**TASK DETAILS:** Find how many lines in the material contain "menu"; your answer should be that number alone.

**DATA SUPPLIED:**

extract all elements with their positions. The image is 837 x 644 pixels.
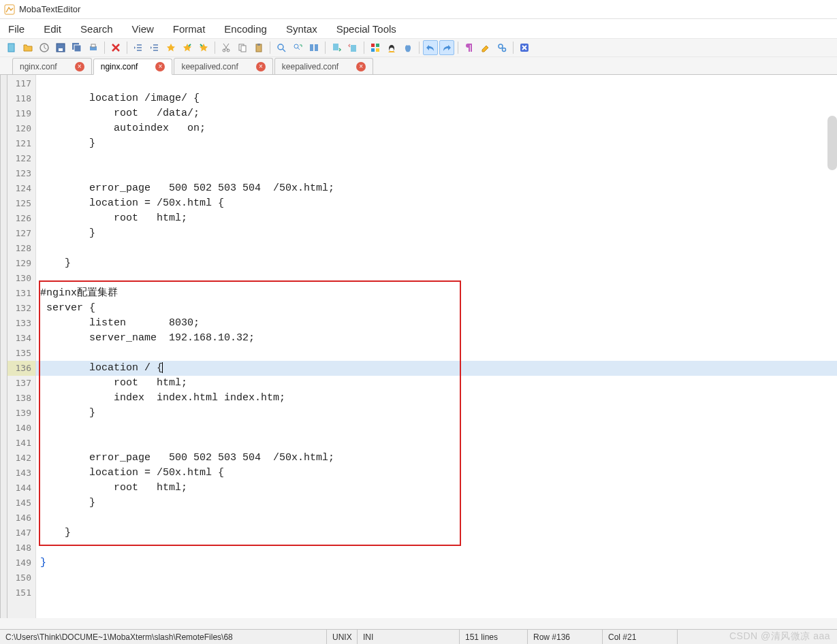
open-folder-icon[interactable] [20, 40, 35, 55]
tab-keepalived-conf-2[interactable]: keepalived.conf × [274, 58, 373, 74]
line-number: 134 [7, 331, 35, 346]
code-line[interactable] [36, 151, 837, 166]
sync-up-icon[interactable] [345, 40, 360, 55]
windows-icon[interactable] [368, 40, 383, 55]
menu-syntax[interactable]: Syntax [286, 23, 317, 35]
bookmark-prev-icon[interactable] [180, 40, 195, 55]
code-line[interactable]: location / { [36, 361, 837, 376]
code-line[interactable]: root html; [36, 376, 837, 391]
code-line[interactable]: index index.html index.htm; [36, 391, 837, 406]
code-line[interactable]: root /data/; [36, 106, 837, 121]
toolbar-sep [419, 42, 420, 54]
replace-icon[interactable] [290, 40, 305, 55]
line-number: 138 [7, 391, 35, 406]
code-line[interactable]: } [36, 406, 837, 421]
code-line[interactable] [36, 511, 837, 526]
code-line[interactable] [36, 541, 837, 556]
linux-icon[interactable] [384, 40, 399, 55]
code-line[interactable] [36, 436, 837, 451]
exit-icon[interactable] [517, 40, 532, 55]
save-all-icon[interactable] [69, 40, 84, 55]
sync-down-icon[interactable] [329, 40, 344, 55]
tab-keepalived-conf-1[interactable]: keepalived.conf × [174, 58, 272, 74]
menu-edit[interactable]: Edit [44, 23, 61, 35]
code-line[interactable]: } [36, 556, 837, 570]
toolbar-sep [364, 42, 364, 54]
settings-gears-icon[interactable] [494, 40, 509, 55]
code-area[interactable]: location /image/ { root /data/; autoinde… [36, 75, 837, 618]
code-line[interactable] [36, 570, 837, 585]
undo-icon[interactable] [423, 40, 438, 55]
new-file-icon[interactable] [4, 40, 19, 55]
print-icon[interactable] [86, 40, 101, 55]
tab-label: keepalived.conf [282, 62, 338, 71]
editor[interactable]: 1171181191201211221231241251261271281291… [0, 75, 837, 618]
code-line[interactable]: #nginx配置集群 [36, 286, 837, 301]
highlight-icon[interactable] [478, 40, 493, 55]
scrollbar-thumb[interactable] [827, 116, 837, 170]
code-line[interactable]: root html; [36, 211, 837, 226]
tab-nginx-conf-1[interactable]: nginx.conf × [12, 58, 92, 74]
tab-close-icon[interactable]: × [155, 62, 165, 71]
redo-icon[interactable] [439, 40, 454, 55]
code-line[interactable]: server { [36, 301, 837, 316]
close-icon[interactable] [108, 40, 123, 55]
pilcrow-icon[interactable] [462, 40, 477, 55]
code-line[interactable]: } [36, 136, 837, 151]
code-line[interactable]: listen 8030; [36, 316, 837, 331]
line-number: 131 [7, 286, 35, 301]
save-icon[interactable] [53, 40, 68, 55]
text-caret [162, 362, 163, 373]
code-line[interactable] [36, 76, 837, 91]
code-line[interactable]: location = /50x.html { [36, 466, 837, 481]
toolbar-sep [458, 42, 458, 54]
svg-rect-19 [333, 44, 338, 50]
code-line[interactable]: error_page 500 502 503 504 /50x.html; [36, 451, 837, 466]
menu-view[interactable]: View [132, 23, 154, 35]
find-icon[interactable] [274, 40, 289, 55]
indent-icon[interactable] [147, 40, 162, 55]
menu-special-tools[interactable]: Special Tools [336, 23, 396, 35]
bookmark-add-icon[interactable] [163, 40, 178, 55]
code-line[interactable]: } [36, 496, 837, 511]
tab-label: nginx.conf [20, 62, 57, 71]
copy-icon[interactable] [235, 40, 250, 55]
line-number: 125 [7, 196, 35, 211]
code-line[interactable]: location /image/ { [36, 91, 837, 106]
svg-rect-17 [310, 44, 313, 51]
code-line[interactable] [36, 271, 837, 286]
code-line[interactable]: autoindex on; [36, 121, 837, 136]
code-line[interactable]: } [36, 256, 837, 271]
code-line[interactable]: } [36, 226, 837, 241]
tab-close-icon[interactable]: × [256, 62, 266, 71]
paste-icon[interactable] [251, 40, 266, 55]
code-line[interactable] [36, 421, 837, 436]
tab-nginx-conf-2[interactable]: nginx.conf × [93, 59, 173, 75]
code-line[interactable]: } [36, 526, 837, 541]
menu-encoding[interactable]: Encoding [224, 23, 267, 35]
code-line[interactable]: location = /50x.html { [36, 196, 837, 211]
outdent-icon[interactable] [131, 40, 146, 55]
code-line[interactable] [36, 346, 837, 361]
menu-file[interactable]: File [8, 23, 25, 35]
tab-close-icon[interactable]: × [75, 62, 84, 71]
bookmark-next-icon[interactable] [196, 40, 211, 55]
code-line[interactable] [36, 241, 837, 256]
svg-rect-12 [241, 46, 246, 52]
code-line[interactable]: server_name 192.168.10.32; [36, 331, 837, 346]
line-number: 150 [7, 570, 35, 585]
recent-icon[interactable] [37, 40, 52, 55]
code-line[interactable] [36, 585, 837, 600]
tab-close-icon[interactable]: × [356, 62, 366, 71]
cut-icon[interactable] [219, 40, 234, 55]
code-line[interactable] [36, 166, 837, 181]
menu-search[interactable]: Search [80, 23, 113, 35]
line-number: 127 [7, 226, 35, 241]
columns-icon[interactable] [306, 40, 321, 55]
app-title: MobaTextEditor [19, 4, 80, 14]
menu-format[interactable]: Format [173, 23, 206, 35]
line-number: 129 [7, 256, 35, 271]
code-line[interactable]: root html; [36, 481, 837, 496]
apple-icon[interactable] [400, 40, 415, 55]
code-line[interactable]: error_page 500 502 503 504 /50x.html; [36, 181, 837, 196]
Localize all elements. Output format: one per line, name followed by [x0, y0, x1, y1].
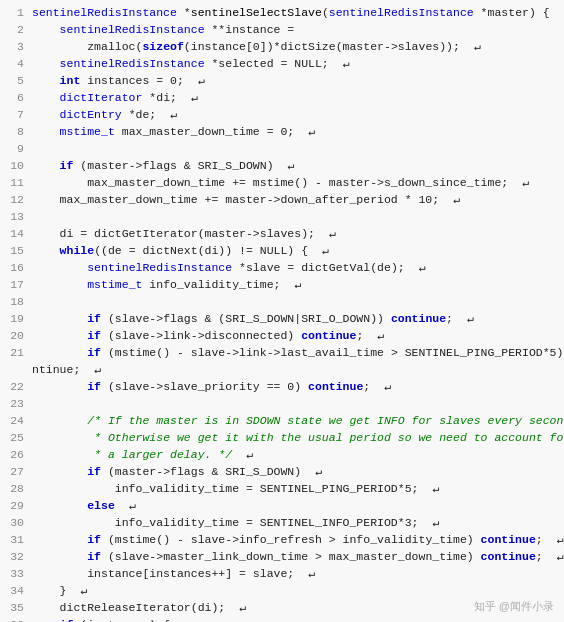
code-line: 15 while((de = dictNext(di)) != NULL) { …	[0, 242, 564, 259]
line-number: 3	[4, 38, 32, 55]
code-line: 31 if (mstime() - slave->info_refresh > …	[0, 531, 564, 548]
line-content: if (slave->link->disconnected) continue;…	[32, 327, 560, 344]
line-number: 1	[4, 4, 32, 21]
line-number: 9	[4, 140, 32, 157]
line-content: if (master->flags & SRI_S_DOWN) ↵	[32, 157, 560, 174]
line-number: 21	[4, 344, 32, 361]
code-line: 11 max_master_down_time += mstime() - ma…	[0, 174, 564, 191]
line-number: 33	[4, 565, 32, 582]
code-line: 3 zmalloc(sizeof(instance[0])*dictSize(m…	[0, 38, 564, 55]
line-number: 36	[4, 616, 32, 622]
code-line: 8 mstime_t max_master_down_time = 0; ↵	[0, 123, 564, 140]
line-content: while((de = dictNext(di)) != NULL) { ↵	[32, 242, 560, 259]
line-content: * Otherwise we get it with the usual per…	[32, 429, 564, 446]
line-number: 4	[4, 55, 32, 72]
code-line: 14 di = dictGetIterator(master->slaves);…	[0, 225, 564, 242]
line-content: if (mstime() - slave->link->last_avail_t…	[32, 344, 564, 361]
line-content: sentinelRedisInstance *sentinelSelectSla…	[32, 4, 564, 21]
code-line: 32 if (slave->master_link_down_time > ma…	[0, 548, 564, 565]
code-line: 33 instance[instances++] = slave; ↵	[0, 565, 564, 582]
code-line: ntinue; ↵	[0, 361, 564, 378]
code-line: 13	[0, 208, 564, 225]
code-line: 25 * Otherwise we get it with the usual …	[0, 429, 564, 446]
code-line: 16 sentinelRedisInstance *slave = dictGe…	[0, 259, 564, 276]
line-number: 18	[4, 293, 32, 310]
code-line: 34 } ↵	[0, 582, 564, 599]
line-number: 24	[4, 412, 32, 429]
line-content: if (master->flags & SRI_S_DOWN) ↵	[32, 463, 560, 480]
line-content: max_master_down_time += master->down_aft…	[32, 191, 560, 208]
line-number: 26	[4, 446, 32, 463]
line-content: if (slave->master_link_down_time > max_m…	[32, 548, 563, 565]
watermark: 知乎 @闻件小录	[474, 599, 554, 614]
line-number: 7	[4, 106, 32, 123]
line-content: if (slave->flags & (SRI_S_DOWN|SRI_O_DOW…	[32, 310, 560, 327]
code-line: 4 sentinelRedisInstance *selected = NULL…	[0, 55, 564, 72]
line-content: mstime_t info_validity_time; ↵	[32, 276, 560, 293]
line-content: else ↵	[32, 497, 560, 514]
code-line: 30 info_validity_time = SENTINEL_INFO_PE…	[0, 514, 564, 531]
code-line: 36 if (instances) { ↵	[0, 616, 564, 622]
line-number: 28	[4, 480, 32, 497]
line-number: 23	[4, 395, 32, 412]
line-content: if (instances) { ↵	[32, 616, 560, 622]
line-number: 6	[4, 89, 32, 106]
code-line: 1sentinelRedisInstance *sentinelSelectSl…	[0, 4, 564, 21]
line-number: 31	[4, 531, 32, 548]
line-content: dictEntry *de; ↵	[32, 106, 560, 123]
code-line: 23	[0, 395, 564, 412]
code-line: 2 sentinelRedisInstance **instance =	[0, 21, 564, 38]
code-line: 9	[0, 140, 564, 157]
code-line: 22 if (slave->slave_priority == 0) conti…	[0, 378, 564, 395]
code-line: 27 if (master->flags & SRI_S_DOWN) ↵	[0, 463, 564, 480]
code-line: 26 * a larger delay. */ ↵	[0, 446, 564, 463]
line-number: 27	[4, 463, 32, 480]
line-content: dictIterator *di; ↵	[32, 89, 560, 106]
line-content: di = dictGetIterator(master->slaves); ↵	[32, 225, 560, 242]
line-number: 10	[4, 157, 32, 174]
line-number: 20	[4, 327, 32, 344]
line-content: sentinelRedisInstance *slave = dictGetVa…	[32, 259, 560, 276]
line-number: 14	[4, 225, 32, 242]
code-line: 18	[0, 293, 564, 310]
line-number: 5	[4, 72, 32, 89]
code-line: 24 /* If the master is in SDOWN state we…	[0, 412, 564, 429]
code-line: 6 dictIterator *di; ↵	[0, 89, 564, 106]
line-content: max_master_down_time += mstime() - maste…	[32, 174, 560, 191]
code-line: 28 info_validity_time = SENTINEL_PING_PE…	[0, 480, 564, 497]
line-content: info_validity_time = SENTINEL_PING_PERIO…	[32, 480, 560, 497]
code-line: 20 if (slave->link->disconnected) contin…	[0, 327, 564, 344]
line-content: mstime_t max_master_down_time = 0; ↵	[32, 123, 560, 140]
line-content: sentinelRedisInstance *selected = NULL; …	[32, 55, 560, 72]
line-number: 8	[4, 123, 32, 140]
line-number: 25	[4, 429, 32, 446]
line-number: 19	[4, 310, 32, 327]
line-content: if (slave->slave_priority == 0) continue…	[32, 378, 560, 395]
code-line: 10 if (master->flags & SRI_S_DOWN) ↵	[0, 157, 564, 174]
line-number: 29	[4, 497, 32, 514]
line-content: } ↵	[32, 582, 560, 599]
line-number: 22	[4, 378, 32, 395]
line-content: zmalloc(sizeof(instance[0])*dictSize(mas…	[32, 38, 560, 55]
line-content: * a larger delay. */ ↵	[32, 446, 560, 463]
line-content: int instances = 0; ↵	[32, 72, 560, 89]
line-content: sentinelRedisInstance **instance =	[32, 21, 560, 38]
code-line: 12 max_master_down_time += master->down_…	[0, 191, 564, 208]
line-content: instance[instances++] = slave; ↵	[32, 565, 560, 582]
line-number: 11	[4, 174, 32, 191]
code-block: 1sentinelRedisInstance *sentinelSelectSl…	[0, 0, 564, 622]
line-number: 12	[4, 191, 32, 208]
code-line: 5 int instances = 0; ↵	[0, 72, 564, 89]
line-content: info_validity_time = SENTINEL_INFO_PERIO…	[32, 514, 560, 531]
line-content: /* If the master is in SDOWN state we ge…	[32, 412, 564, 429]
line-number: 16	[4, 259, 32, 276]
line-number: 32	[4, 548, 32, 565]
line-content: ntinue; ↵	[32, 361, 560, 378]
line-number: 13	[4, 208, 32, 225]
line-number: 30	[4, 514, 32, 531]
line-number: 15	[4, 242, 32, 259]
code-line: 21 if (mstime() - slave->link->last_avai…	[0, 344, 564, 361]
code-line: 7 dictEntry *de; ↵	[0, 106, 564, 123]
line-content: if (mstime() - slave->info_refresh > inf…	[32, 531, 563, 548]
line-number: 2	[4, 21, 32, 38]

**SOLUTION FOR THIS PROBLEM:** 8